San Francisco’s 1985 downtown plan required large new office and hotel developments built since then to incorporate such public spaces, in proportion to the size of the properties. But it's the kind of ordinance that’s been easily thwarted in spirit. As the San Francisco Chronicle’s urban critic John King wrote several years ago, some buildings have embraced their POPOS, "others are more Scrooge-like than welcoming."
Now, more than 25 years after the idea was first built into San Francisco’s downtown plan, the city is now updating the requirements to reinforce the initial goal of truly opening up private buildings to public citizens looking for a quiet lunch break, a reading nook, or a toilet. That means no more hard-to-read, out-of-the-way Public Open Space signs (King has documented some really disingenuous examples). No more private corporate events in these public spaces. No more misdirectional cues on how to find them.
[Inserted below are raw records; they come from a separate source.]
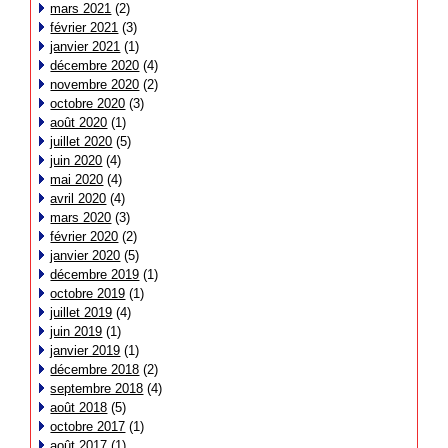
mars 2021
(2)
février 2021
(3)
janvier 2021
(1)
décembre 2020
(4)
novembre 2020
(2)
octobre 2020
(3)
août 2020
(1)
juillet 2020
(5)
juin 2020
(4)
mai 2020
(4)
avril 2020
(4)
mars 2020
(3)
février 2020
(2)
janvier 2020
(5)
décembre 2019
(1)
octobre 2019
(1)
juillet 2019
(4)
juin 2019
(1)
janvier 2019
(1)
décembre 2018
(2)
septembre 2018
(4)
août 2018
(5)
octobre 2017
(1)
août 2017
(1)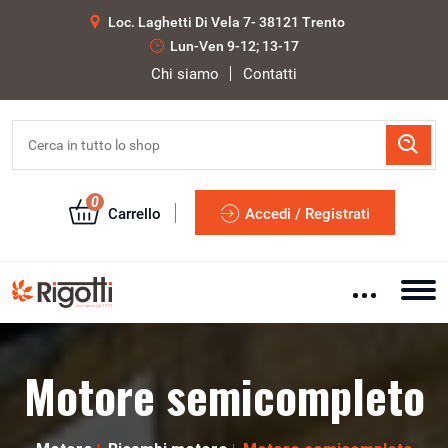
Loc. Laghetti Di Vela 7- 38121 Trento
Lun-Ven 9-12; 13-17
Chi siamo
Contatti
0
Carrello
Accedi / Registrati
Motore semicompleto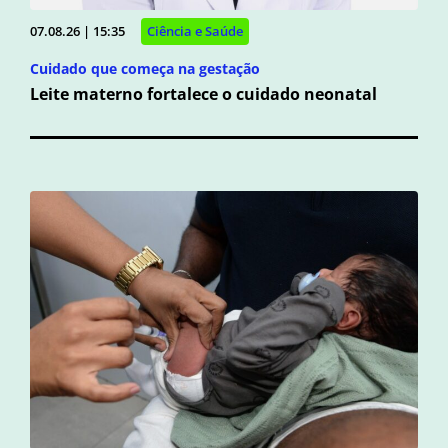
07.08.26 | 15:35
Ciência e Saúde
Cuidado que começa na gestação
Leite materno fortalece o cuidado neonatal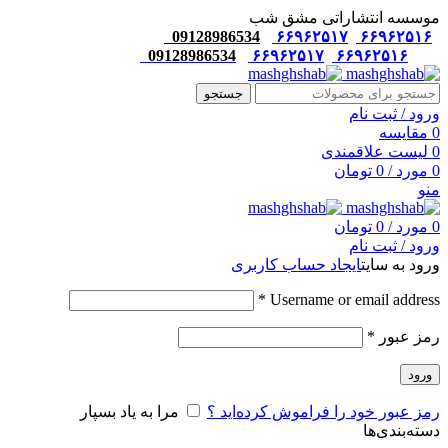
موسسه انتشاراتی مشق شب
09128986534
۶۶۹۶۲۵۱۷
۶۶۹۶۲۵۱۶
09128986534
۶۶۹۶۲۵۱۷
۶۶۹۶۲۵۱۶
جستجو
ورود / ثبت نام
0
مقایسه
0
لیست علاقمندی
0
مورد
/
0
تومان
منو
0
مورد
/
0
تومان
ورود / ثبت نام
ورود به سایت
ایجاد حساب کاربری
*
Username or email address
رمز عبور
*
ورود
رمز عبور خود را فراموش کرده‌اید ؟
مرا به یاد بسپار
دسته‌بندی‌ها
As for the public, the city unveiled on Friday a new web tool that will for the first time catalog the dozens of POPOS downtown and the amenities at each one (845 Market Street’s ninth-floor rooftop space has 59 chairs and welcomes food but doesn’t sell any; 301 Mission Street’s indoor atrium features extensive artwork and service from a bar and restaurant on-premises). The city’s legislative affairs office has mapped and photographed each space and linked to the original Planning Commission motion spelling out the individual property’s requirements under the city regulation. The updated ordinance, requiring clearer signs (both outdoors and indoors for those spaces accessed past security guards and up elevators) went into effect last week.
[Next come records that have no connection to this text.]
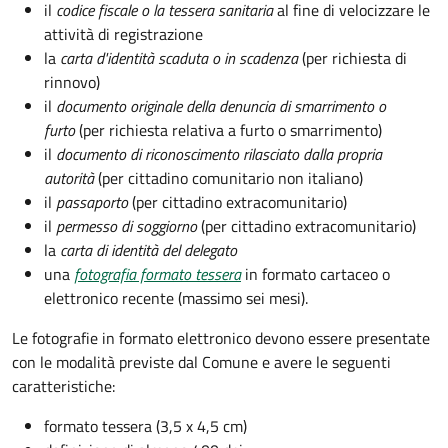
il
codice fiscale o la tessera sanitaria
al fine di velocizzare le
attività di registrazione
la
carta d'identità scaduta o in scadenza
(per richiesta di
rinnovo)
il
documento originale della denuncia di smarrimento o
furto
(per richiesta relativa a furto o smarrimento)
il
documento di riconoscimento rilasciato dalla propria
autorità
(per cittadino comunitario non italiano)
il
passaporto
(per cittadino extracomunitario)
il
permesso di soggiorno
(per cittadino extracomunitario)
la
carta di identità del delegato
una
fotografia formato tessera
in formato cartaceo o
elettronico recente (massimo sei mesi).
Le fotografie in formato elettronico devono essere presentate
con le modalità previste dal Comune e avere le seguenti
caratteristiche
:
formato tessera (3,5 x 4,5 cm)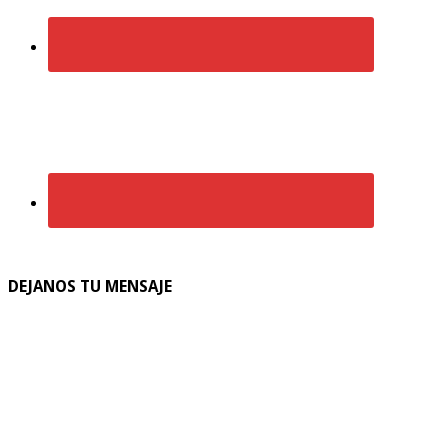
DEJANOS TU MENSAJE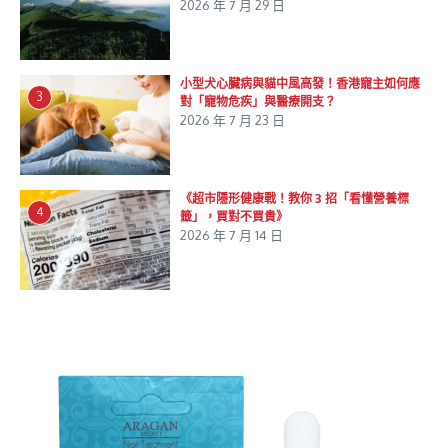
2026 年 7 月 29 日
小型犬心臟病與貓中風高發！香港寵主如何應
3
對「寵物危疾」與醫療開支？
2026 年 7 月 23 日
《超市隱形健康戰！教你 3 招「看懂營養標
4
籤」，買對不買貴》
2026 年 7 月 14 日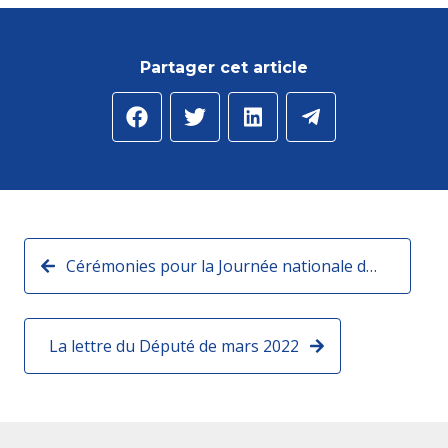
Partager cet article
Cérémonies pour la Journée nationale du souvenir et de recueillement à la mémoire des victimes civiles et militaires de la guerre d’Algérie
La lettre du Député de mars 2022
AnMarie Rodgers, the city’s manager of legislative affairs, is a bit more diplomatic than King has been in describing how these spaces have been treated until now. “Certainly some developers and building owners embraced the spirit of the downtown plan and looked at making this an amazing amenity and feature on their site," she says. "But I think it’s been a struggle since this requirement was put in place to make sure they are truly public."
Many of these buildings were never in compliance with the original 1985 plan and will now have to make adjustments to their POPOS and update signage according to the new ordinance. New developments downtown from now on will also have to comply with the updated requirements. The city’s new web tool includes sign design guidelines and templates that building owners can use to create the signage, complete with universal logos that will designate restrooms, food or seating availability (these are also searchable categories on the website).
"It should create a branding to get to the question, ‘does the public understand what these spaces are?" Rodgers says. "It should really help people to see it as not just one space, but a network of downtown open spaces."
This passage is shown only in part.